С тех пор в каждое письмо я вкладываю пустой лист.
Может быть, это место для того ответа.
25 мая 1917 года
Отец иногда пишет в свой дневник, но никому его не показывает.
Слышу только, как скрипит перо.
Когда спрашиваю, о чём он пишет, отвечает:
– О том, как тишина тяжелее шума.
Иногда я вспоминаю дни, когда гремели фанфары, когда толпы кричали его имя.
Теперь крики превратились в молчание.
Но в этом молчании есть что-то умиротворённое.
Будто мир пытается родиться заново – только без нас.
28 мая 1917 года
Сегодня ночью мне снился бал. Свет, музыка, цветы. Платье из тюля. Смех.
Когда я обернулась, я танцевала одна. Остальные исчезли, а пол был изо льда.
Меня разбудил шум ветра – тот же ритм, тот же тон.
Может быть, мир помнит то, что люди забывают.
После обеда отец читал из Евангелия.
Голос его был спокоен:
«Блаженны плачущие, ибо они утешатся.»
И я подумала:
Может быть, слёзы – это путь, по которому возвращаешься к себе.
30 мая 1917 года
Письма накапливаются – в коробке, под подушкой, между книгами.
Некоторые закончены, другие – нет.
Иногда я только начинаю и бросаю.
Не знаю, кому пишу – миру, будущему, Богу.
В одном написано:
«Если кто-нибудь найдёт эти строки, пусть знает – мы были. И мы старались остаться людьми.»
3 июня 1917 года
Андрей принёс мне маленькую тетрадь и сказал:
– Для вас, княжна. Чтобы не забыли писать.
Я поблагодарила.
На первой странице написала:
«Они думают, что охраняют нас, но это мы храним их – от забвения.»
Потом закрыла тетрадь и спрятала под кровать.
Знаю, однажды всё это может исчезнуть.
Но у слов есть свои дороги:
даже если их никто не прочтёт, они всё равно где-то останутся произнесёнными.
7 июня 1917 года
Мамино письмо в Англию вернулось.
На конверте печать: «Нечитаемо.»
Она не открыла, только поцеловала и положила между книг.
Отец сказал:
– Письма, которые не доходят, – самые верные.
И тогда я впервые подумала,
что, может быть, и мы становимся верными —
потому что нас уже никто не слышит.
10 июня 1917 года
День был тихий.
Солнце странным образом падало прямо в нашу комнату,
и какое-то время казалось, что ничего не случилось.

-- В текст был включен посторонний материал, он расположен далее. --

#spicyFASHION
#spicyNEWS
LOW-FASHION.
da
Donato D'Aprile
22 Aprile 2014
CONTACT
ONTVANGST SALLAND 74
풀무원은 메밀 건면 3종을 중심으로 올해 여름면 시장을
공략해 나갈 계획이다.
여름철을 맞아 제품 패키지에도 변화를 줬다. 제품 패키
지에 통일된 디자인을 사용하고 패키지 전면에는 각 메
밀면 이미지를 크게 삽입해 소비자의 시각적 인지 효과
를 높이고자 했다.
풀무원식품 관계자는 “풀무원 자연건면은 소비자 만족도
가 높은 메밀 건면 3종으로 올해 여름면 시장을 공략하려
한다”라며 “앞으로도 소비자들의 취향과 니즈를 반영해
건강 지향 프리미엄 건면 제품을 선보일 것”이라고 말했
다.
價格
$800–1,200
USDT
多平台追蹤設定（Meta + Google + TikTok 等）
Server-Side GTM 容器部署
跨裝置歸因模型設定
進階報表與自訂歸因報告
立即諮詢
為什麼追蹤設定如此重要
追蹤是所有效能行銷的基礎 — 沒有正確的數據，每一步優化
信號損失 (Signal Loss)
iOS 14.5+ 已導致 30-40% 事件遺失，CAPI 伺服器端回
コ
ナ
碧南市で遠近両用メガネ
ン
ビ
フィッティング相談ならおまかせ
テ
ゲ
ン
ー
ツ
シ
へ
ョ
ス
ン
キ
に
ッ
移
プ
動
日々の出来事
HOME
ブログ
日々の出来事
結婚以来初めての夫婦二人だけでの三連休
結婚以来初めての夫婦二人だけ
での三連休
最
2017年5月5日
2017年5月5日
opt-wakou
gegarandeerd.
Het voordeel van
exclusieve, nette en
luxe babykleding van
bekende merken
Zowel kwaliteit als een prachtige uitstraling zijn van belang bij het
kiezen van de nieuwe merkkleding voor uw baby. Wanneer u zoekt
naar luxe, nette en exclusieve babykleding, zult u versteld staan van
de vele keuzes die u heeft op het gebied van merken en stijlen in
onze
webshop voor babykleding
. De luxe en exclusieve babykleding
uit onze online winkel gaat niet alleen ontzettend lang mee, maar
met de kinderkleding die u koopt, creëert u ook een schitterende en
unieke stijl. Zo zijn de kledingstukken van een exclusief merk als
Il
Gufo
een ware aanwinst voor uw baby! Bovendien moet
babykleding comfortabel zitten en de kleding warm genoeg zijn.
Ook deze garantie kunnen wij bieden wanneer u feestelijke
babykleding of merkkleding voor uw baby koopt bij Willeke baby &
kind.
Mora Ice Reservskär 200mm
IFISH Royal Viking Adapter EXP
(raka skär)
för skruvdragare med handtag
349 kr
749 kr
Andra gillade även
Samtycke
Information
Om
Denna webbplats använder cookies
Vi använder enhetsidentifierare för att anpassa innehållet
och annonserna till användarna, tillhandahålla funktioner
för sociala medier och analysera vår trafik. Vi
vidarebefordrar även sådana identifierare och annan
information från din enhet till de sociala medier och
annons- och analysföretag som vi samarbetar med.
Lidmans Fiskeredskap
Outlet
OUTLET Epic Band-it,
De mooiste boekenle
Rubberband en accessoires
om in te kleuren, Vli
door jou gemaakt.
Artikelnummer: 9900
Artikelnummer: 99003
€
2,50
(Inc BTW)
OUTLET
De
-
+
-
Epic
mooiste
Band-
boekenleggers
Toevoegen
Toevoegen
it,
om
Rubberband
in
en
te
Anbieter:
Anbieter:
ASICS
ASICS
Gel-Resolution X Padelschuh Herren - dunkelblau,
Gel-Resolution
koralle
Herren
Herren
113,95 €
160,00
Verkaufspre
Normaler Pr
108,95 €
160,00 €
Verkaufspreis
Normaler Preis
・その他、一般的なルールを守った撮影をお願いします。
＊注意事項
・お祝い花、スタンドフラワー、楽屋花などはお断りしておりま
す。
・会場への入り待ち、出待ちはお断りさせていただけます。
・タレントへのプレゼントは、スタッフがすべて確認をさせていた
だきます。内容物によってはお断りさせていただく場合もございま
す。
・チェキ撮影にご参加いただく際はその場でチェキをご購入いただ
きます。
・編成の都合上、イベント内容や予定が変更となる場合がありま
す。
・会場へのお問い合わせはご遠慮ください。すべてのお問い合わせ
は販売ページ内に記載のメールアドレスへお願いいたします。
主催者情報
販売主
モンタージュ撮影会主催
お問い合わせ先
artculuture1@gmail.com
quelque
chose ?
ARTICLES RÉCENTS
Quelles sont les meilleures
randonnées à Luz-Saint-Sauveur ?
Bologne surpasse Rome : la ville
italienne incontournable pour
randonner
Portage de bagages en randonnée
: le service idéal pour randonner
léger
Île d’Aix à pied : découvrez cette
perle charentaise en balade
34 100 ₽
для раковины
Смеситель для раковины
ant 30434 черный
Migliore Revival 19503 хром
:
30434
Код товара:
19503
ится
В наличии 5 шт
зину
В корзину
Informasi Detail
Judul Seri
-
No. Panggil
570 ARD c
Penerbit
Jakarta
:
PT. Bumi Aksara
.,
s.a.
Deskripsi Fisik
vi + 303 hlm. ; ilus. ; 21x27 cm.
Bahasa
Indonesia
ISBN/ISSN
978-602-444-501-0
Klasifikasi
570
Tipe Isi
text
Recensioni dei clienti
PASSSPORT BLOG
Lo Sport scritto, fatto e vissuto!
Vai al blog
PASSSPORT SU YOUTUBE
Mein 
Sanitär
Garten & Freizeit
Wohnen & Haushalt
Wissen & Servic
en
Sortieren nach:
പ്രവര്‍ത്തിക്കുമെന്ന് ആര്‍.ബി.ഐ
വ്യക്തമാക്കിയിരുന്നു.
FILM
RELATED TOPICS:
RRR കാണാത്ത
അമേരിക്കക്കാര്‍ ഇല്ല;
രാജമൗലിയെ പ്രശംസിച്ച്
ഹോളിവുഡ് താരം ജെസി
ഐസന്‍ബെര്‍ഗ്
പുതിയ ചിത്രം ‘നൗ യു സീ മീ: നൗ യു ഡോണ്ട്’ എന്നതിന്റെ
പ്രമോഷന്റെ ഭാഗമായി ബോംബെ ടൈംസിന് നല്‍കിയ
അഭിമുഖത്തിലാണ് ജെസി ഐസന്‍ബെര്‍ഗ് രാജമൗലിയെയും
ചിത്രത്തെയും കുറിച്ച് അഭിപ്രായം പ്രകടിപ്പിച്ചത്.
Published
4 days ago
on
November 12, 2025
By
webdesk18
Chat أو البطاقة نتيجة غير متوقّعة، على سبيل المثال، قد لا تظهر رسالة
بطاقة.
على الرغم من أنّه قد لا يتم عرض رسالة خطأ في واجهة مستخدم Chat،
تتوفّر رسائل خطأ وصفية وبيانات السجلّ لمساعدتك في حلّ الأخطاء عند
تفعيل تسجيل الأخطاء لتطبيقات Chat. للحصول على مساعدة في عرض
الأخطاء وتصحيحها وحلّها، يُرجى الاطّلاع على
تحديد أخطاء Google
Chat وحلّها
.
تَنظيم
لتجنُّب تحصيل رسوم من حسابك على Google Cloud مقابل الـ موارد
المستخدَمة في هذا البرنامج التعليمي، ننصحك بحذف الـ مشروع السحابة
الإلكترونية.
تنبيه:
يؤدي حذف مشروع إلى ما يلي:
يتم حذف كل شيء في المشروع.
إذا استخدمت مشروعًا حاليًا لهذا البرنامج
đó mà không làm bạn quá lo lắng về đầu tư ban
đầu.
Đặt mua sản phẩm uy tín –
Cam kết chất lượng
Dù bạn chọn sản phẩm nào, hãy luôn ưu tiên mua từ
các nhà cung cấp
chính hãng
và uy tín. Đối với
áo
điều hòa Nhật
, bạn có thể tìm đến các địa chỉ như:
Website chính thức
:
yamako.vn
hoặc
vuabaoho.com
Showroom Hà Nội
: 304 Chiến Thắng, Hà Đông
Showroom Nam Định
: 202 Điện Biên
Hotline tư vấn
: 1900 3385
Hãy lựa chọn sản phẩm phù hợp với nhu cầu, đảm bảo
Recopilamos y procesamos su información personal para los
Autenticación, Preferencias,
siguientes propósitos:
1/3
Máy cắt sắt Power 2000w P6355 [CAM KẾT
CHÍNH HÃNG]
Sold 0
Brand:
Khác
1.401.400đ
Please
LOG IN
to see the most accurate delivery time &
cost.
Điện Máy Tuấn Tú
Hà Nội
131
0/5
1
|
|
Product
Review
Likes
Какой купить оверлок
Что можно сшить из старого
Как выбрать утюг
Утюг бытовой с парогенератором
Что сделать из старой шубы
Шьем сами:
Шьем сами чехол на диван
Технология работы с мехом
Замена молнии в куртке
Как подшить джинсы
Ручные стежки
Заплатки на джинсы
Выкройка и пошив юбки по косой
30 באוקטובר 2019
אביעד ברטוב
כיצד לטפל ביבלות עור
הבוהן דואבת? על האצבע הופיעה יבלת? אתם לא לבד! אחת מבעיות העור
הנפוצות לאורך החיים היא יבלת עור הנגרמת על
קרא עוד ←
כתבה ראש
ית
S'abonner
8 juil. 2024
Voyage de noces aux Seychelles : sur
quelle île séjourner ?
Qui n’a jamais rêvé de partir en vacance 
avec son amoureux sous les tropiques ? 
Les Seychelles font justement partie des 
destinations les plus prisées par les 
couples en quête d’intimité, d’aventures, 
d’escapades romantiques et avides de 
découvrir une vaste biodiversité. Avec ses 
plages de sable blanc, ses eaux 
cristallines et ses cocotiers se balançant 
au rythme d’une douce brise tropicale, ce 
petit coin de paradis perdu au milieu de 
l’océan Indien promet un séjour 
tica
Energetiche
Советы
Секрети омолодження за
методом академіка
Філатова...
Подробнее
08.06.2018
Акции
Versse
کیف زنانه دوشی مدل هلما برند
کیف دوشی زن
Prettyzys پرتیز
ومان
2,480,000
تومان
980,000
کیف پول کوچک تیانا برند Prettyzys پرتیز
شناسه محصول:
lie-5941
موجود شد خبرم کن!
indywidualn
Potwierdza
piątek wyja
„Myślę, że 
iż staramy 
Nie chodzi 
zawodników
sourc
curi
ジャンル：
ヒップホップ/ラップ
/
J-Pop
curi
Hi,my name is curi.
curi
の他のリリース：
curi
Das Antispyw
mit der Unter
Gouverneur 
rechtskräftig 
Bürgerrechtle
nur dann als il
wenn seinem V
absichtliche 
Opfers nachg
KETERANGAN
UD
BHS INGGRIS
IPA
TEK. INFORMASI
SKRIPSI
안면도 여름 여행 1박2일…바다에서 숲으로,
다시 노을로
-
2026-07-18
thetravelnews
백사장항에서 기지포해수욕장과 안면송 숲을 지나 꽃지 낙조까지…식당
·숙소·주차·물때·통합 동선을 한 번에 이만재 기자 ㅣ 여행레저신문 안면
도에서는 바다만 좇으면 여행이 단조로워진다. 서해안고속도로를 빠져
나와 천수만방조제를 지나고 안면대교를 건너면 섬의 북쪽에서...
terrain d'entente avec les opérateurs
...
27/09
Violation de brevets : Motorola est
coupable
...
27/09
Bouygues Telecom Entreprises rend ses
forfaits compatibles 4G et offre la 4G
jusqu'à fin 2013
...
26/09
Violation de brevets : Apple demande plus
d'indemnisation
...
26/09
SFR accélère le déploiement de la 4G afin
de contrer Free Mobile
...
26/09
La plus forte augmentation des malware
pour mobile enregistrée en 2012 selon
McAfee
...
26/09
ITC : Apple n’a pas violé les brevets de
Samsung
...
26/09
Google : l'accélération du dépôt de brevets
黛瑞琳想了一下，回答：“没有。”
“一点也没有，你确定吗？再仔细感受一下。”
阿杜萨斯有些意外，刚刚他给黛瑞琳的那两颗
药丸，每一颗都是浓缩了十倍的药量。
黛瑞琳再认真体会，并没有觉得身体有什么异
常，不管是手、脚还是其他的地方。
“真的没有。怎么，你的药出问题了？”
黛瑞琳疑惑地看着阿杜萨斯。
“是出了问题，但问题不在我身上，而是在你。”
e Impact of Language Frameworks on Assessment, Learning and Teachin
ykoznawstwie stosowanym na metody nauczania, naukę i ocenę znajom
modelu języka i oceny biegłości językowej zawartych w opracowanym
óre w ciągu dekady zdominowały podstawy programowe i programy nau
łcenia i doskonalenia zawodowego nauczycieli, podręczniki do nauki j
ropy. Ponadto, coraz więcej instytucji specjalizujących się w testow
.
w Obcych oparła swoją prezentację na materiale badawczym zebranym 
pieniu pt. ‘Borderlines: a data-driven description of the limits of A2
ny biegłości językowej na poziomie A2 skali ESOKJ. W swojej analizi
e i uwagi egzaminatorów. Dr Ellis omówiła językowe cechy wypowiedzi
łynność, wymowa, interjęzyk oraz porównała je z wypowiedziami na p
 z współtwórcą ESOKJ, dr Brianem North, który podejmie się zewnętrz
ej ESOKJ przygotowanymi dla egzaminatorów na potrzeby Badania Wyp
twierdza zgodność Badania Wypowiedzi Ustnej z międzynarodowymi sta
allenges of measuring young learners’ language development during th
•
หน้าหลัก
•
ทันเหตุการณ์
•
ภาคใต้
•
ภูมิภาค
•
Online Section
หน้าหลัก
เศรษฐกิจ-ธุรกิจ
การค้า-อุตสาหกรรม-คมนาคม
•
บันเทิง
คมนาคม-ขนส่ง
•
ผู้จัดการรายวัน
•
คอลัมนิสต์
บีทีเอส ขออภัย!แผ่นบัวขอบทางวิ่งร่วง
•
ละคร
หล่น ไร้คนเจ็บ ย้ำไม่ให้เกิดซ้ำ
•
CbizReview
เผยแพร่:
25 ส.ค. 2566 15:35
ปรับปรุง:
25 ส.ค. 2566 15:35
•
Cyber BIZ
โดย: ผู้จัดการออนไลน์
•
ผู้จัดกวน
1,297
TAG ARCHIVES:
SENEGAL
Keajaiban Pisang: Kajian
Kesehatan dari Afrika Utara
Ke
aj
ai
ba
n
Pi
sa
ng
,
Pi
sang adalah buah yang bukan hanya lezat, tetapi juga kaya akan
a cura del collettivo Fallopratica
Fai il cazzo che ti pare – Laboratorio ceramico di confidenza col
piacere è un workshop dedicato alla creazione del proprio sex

Алексей спал, мама держала его за руку.
Татьяна вязала, Ольга читала.
Всё выглядело как обычная жизнь.
Потом часовой хлопнул дверью – и всё распалось.
Я села и начала писать.
Не чтобы убежать – чтобы сохранить.
Написала:
«Письма без ответа – как молитвы без слов.
И то, и другое ждёт,
и в ожидании становится вечностью.»
12 июня 1917 года
На столе – груда бумаг, разных по цвету и запаху.
Каждый лист хранит то, чего я не смогла сказать.
Одно письмо заканчивается фразой:
«Зима вернулась, но мы всё ещё вместе.»
Другое:
«Иногда мне кажется, что Бог читает по-русски.»
Третье:
«Если когда-нибудь пройдёшь мимо нашего дома, не смотри на окна – смотри на свет за ними.»
Вечером, когда ветер шелестит в кронах,
мне чудится, что я слышу голоса издалека —
будто все эти письма, неотправленные,
летят над рекой и шепчут миру, что мы всё ещё есть.
15 июня 1917 года
Сегодня я не писала.
Только читала старые письма.
Некоторые пахнут духами,
некоторые измяты,
а некоторые окрашены кровью чернил,
что растеклись, когда я плакала.
Понимаю – важны не имена и не адреса.
Важна тишина между строками.
В этой тишине есть всё: страх, любовь, надежда.
И, может быть, где-то – ответ.
«Потому что даже если никто не пишет в ответ,
мир всё равно дышит.
Нужно лишь уметь слушать.»
На столе перед нами – раскрытые письма. Бумага пахнет воском и остывшим чаем, слегка влажная от дыхания лампы. Чернила мерцают в жёлтом свете, будто живые.